What I struggle to wrap my head around is how best to take this single read function (which almost certainly is not slowing my application down -- I'm fairly certain it's the later requests I'd like to branch), and divide the manipulation into multiple child processes. Of course, I don't want to perform my battery of actions multiple times on the same row of data, but rather I want to give each worker a slice of the pie. Is my best bet to, in the read-callback, create several arrays with part of the data, and then feed one array into each worker, outside the callback? Are there other options? My end goal is to reduce the time it takes my script to run through x amount of data.
var request = require('request');
var request = request.defaults({
jar: true
})
var yacsv = require('ya-csv');
// Post Log-In Form Information to Appropriate URL -- Occurs only once per script-run -- Log in cookies saved for subsequent requests
request.post({
url: 'xxxxx.com',
body: "login_info",
// On Reponse...
}, function(error, res, body) {
// Instantiate CSV Reader
var reader = yacsv.createCsvFileReader("somefile.csv");
// Read Data from CSV, Row by Row -- Function happens once per CSV-row
// THIS IS WHAT I -THINK- I CAN SPLIT AMONG MULTIPLE WORKERS
var readData = reader.addListener('data', function(data) {
// Bind each field from a CSV row to a corresponding variable for ease of use
//[Variables here]
// Second Request for Search Form -- Uses information from a single row to query more information from a database
request.post({
url: 'xxxxx.com/form',
body: variable_with_csv_data,
}, function(error, res, body) {
// Parse the resulting page, then page elements to variables for ease of output
}
});
});
});
The cluster module is not an altenative to threads.
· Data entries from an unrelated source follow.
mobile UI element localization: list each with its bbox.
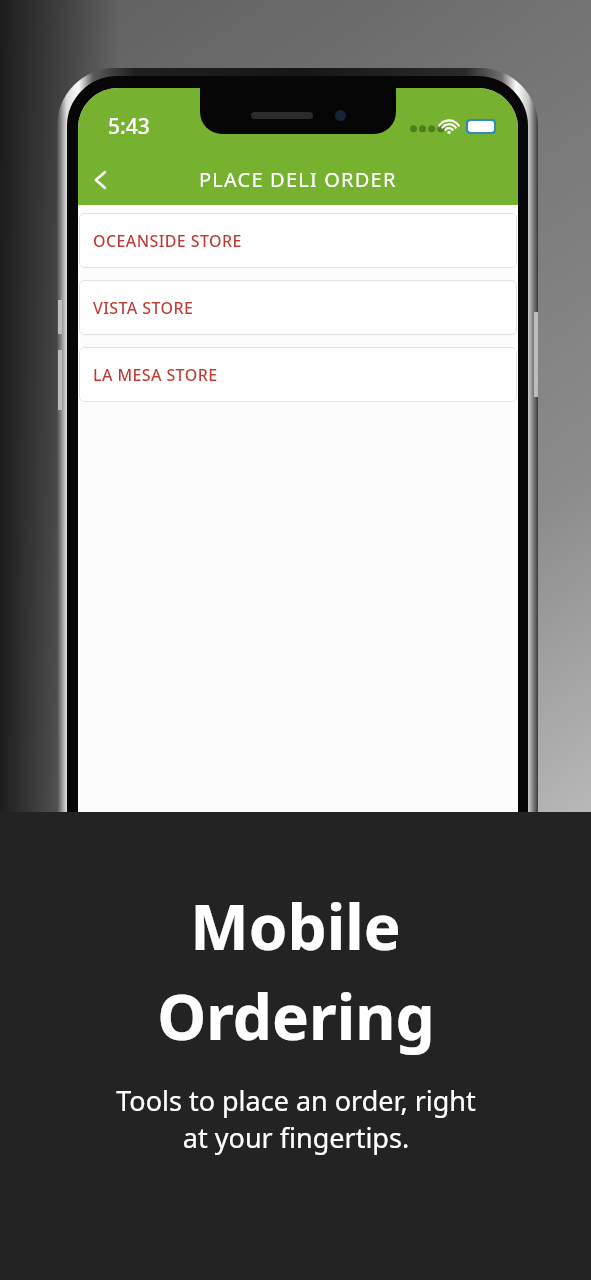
staticText: Tools to place an order, right at your f… bbox=[116, 1082, 476, 1156]
staticText: Ordering bbox=[157, 974, 435, 1058]
button[interactable]: OCEANSIDE STORE bbox=[79, 213, 517, 268]
staticText: OCEANSIDE STORE bbox=[93, 230, 242, 252]
staticText: VISTA STORE bbox=[93, 297, 194, 319]
button[interactable]: Back bbox=[78, 157, 124, 203]
button[interactable]: LA MESA STORE bbox=[79, 347, 517, 402]
staticText: PLACE DELI ORDER bbox=[199, 166, 397, 193]
staticText: Mobile bbox=[190, 884, 401, 968]
staticText: 5:43 bbox=[108, 112, 150, 141]
button[interactable]: VISTA STORE bbox=[79, 280, 517, 335]
staticText: LA MESA STORE bbox=[93, 364, 218, 386]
The cluster module allows you to balance http requests to the same application logic over multiple processes
, without the option of delegating responsibility.
What is it exactly that you are trying to optimize ?
Is the overall process taking to long ?
Is the separate processing of the data events to slow ?
Are your database calls to slow ?
Are the http requests to slow ?
Also, I would do away with the ya-csv
module it seems somewhat outdated to me.